Glücklicherweise liegt Schloss Linderhof so abgeschieden im Graswangtal, dass dieses zwischen den steilen Hängen des Ammergebirges kauernde Lieblingsdomizil Ludwigs II. zumindest in den Wintermonaten mit absoluter Ruhe überrascht. Unter der Woche, versteht sich. Schlossführungen finden nach wie vor in kleinen Gruppen statt. Den weitläufigen Park hingegen hat man fast für sich alleine.

Mit ein wenig Fantasie lassen sich der englische Landschaftsgarten als auch die italianisierenden Terrassen- und Kaskadenanlagen wie ein zeitgenössisches Kunstareal durchwandern.

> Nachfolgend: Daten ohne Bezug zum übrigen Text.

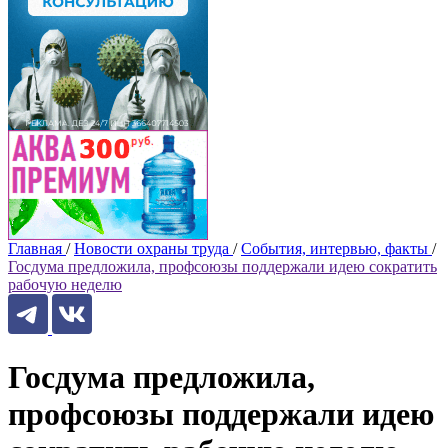
Главная
/
Новости охраны труда
/
События, интервью, факты
/
Госдума предложила, профсоюзы поддержали идею сократить
рабочую неделю
Госдума предложила,
профсоюзы поддержали идею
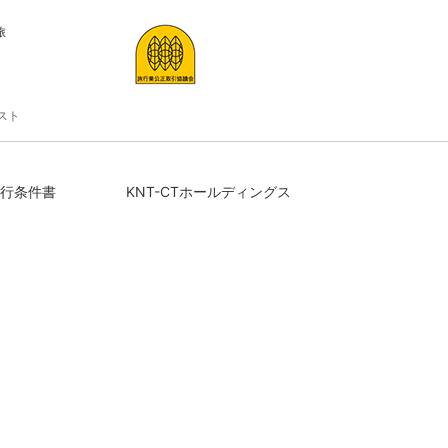
旅
スト
行条件書
KNT-CTホールディングス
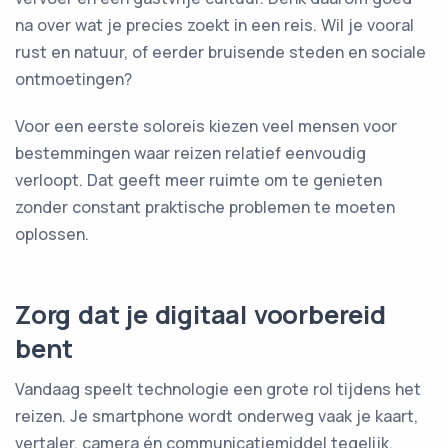
na over wat je precies zoekt in een reis. Wil je vooral
rust en natuur, of eerder bruisende steden en sociale
ontmoetingen?
Voor een eerste soloreis kiezen veel mensen voor
bestemmingen waar reizen relatief eenvoudig
verloopt. Dat geeft meer ruimte om te genieten
zonder constant praktische problemen te moeten
oplossen.
Zorg dat je digitaal voorbereid
bent
Vandaag speelt technologie een grote rol tijdens het
reizen. Je smartphone wordt onderweg vaak je kaart,
vertaler, camera én communicatiemiddel tegelijk.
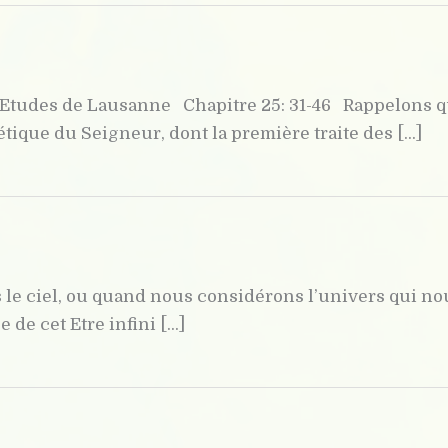
) Etudes de Lausanne Chapitre 25: 31-46 Rappelons q
ique du Seigneur, dont la première traite des [...]
le ciel, ou quand nous considérons l’univers qui no
de cet Etre infini [...]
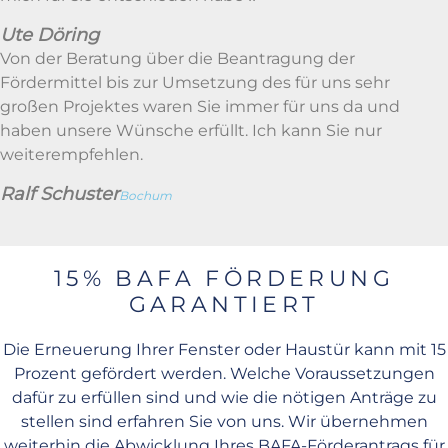
Ute Döring
Von der Beratung über die Beantragung der
Fördermittel bis zur Umsetzung des für uns sehr
großen Projektes waren Sie immer für uns da und
haben unsere Wünsche erfüllt. Ich kann Sie nur
weiterempfehlen.
Ralf Schuster
Bochum
15% BAFA FÖRDERUNG
GARANTIERT
Die Erneuerung Ihrer Fenster oder Haustür kann mit 15
Prozent gefördert werden. Welche Voraussetzungen
dafür zu erfüllen sind und wie die nötigen Anträge zu
stellen sind erfahren Sie von uns. Wir übernehmen
weiterhin die Abwicklung Ihres BAFA-Förderantrags für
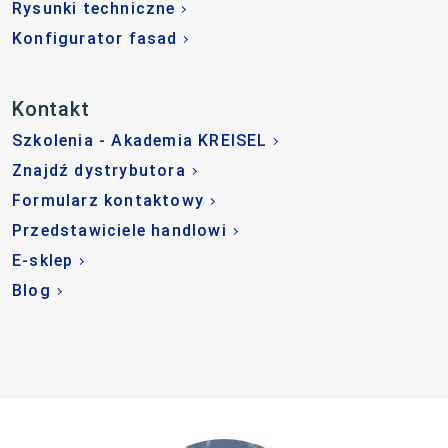
Rysunki techniczne
Konfigurator fasad
Kontakt
Szkolenia - Akademia KREISEL
Znajdź dystrybutora
Formularz kontaktowy
Przedstawiciele handlowi
E-sklep
Blog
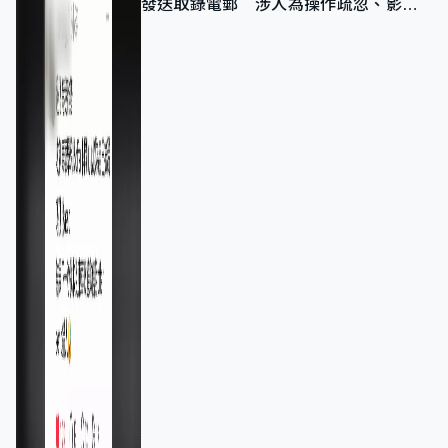
發送取錄電郵 涉人為操作疏忽、影響
11,139人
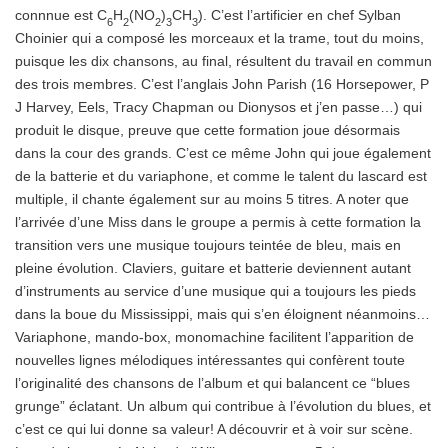
connnue est C
H
(NO
)
CH
). C’est l’artificier en chef Sylban
6
2
2
3
3
Choinier qui a composé les morceaux et la trame, tout du moins,
puisque les dix chansons, au final, résultent du travail en commun
des trois membres. C’est l’anglais John Parish (16 Horsepower, P
J Harvey, Eels, Tracy Chapman ou Dionysos et j’en passe…) qui
produit le disque, preuve que cette formation joue désormais
dans la cour des grands. C’est ce même John qui joue également
de la batterie et du variaphone, et comme le talent du lascard est
multiple, il chante également sur au moins 5 titres. A noter que
l’arrivée d’une Miss dans le groupe a permis à cette formation la
transition vers une musique toujours teintée de bleu, mais en
pleine évolution. Claviers, guitare et batterie deviennent autant
d’instruments au service d’une musique qui a toujours les pieds
dans la boue du Mississippi, mais qui s’en éloignent néanmoins…
Variaphone, mando-box, monomachine facilitent l’apparition de
nouvelles lignes mélodiques intéressantes qui confèrent toute
l’originalité des chansons de l’album et qui balancent ce “blues
grunge” éclatant. Un album qui contribue à l’évolution du blues, et
c’est ce qui lui donne sa valeur! A découvrir et à voir sur scène.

Alle Parkbauten – außer dem sogenannten Königshäuschen – liegen im Dornröschenschlaf, die Wasserspiele sind eingestellt. Steinerne Figuren und Zinkgussvasen werden mit maßgefertigten Einhausungen geschützt. Manche erinnern an die Freiluftskulpturen und amorphen Passstücke von Franz West, die mit ihren ungeschönten Nahtstellen und ruppigen Oberflächen als unförmige Auswüchse „Neurosen sichtbar machen“, wie der Künstler einmal sagte.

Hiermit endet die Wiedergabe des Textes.